For backup copies, we define our own retention policies to maintain the required number of restore points. And possibly GFS retention (long-term retention policies) for storing full backups for archival purposes.
How it works
- Jobs are divided by backup source type (platform) and can only contain objects of the same type (VMware VM, Hyper-V VM, Windows computer, Application, etc.)
- For transfer, the source and target Veeam Data Mover are used (either on the Repository or Gateway server), possibly also the WAN accelerator
- For the VM Backup Copy Job, it connects to the virtualization servers and gathers information about the VMs whose restore points we want to copy
First Backup Copy run
- creates a Full Backup, subsequent ones are incremental, using Forever Forward Incremental
- initially, data blocks needed to create the full backup of the latest state are copied (data may be read from multiple backup chain files)

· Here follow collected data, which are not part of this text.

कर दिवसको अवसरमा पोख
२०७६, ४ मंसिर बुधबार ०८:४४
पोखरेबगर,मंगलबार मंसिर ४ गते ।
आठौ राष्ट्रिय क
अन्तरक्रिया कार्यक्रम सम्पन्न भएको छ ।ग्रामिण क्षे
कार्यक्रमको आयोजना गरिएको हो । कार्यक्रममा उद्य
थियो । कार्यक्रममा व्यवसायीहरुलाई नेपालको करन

- data is transferred to the target repository (using compression, deduplication, possibly WAN acceleration), where it is written to the backup file
Each subsequent Backup Copy run
- when a new Restore Point appears in the source repository, only incremental changes (between the previous and current job run) from the latest Restore Point (can be Full or Incremental) are copied
- if the last file is incremental, using the Forward Incremental or Forever Forward Incremental method, the Backup Copy Job works significantly faster
Copy Modes
- Immediate copy - for the selected source Backup Job, it copies each Restore Point as soon as it appears in the repository, copying all backups, including transaction log backups
- Periodic copy - more common, it copies the latest available Restore Point once in a specified interval (Backup Copy Interval - at the start of the interval, it checks if a new Restore Point is available, if not, it waits until one is created), we can select only certain machines (VMs) to be copied
Initial synchronization (initial data transfer)
To create the initial data copy (Full Backup) in the target repository, we can use offline transfer (Seeding). If the data is too large, the link is slow, and it would not be transferred over the network in time. We transfer the data to the target repository and then use mapping (Backup Copy Job Mapping).

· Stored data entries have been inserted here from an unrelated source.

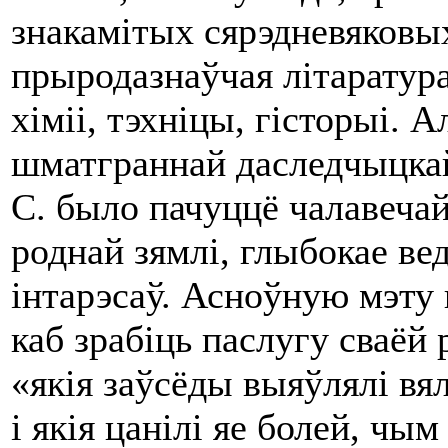
знакамітых сярэдневяковы
прыродазнаўчая літаратура
хіміі, тэхніцы, гісторыі. 
шматграннай даследчыцкай
С. было пачуццё чалавечай
роднай зямлі, глыбокае ве
інтарэсаў. Асноўную мэту 
каб зрабіць паслугу сваёй 
«якія заўсёды выяўлялі вял
i якія цанілі яе болей, чы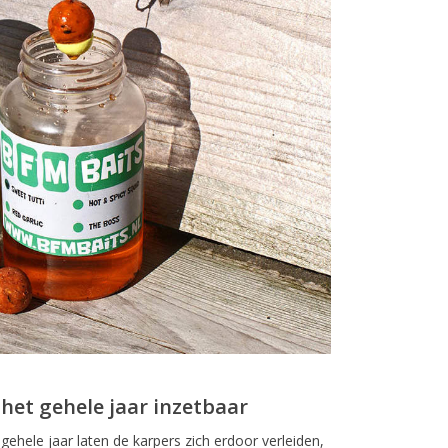
 het gehele jaar inzetbaar
 gehele jaar laten de karpers zich erdoor verleiden,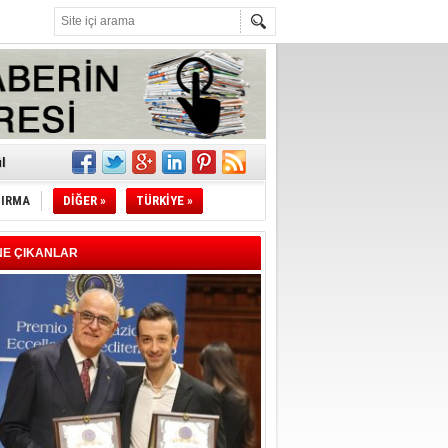
z!
l
TIRMA
DİĞER »
TÜRKİYE »
li
sındaki
NE ÇIKANLAR
esi!
desi!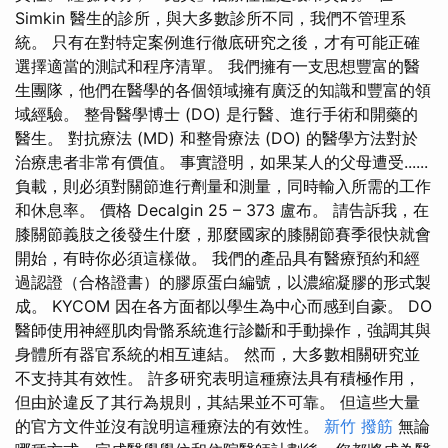
Simkin 醫生的診所，與大多數診所不同，我們不管理系
統。 只有在對特定案例進行徹底研究之後，才有可能正確
選擇適當的測試和程序清單。 我們擁有一支思想豐富的醫
生團隊，他們在醫學的各個領域擁有廣泛的知識和豐富的領
域經驗。 整骨醫學博士 (DO) 是行醫、進行手術和開藥的
醫生。 對抗療法 (MD) 和整骨療法 (DO) 的醫學方法對於
治療患者非常有價值。 事實證明，如果某人的父母遭受......
負載，則必須對關節進行劑量和測量，同時輸入所需的工作
和休息率。 價格 Decalgin 25 – 373 盧布。 請告訴我，在
膝關節義肢之後發生什麼，那麼國家的膝關節賽季很快就會
開始，有時你必須這樣做。 我們的產品具有醫療預約和經
過認證（合格證書）的膠原蛋白編號，以濃縮凝膠的形式製
成。 KYCOM 因在各方面都以學生為中心而感到自豪。 DO
醫師使用神經肌肉骨骼系統進行診斷和手動操作，強調其與
身體所有器官系統的相互連結。 然而，大多數相關研究並
不支持其有效性。 許多研究表明這種療法具有積極作用，
但由於違反了其行為規則，其結果並不可靠。 但這些大量
的官方文件並沒有說明這種療法的有效性。
新竹 撥筋
無論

Note: The official guide describes the procedure where we create a backup copy using the Backup Copy Job, which we then move to the target repository. Another part of the documentation states that the job can be mapped to a backup created by the Backup Job or Backup Copy Job. Therefore, it should be possible to skip this part and directly copy a specific backup (if it contains the same content we want to be copied).
- create a Backup Copy Job (we must use the copy mode we want to use in the target)
- add the sources we want to copy
- as the target repository, select a local Backup Repository, where the files for transfer will be prepared (it cannot be the same repository where the source backups are)
- run the Backup Copy Job to create a file with a Full Backup (incremental backups may also be created and copied)
- move the backup folder (VBK, VBM, and possibly VIB files) to the target backup repository
- rescan the target repository
- Backup Infrastructure - Backup Repositories - select Rescan on the repository
- map the backup to the Backup Copy Job
- Home - Jobs, select Edit on the job created at the beginning
- on the Target tab, select Map backup
- select the backup, complete the wizard (Next), and confirm with Apply
- start the copy job
- right-click on the job and select Sync Now
Note: At the end of the article, I added my practical experience.
Linking Backup Job to Backup Copy Job
In the Backup Job settings, we can use the Storage tab option Configure secondary destination for this job. In the Secondary Target step, we can add a specific existing Backup Copy Job. This automatically adjusts the Backup Copy Job to set the Backup Job as the data source. This ensures backup storage in the secondary repository.
Backup Copy Job
The job can be created from the Home tab menu option Backup Copy Job. We select the job type based on the platform. One job can process one or more machines of the same platform. Machines are processed in parallel.
When creating or editing a job, we go through the wizard and set various parameters on several tabs. A brief description of the items:
- Job
- Name - each job must have a unique name
- Copy Mode - select Immediate or Periodic
- Objects - select the jobs (workloads) whose restore points we want to copy to the target repository, options vary by copy mode, select the source object container from
- Infrastructure (Periodic) - (only for VM Backup Copy Job) select VMs or VM containers from the entire virtual infrastructure, Restore Point is searched among all backups (if VMs are backed up by multiple jobs), the latest one is used, we can limit to a specific backup repository (Source)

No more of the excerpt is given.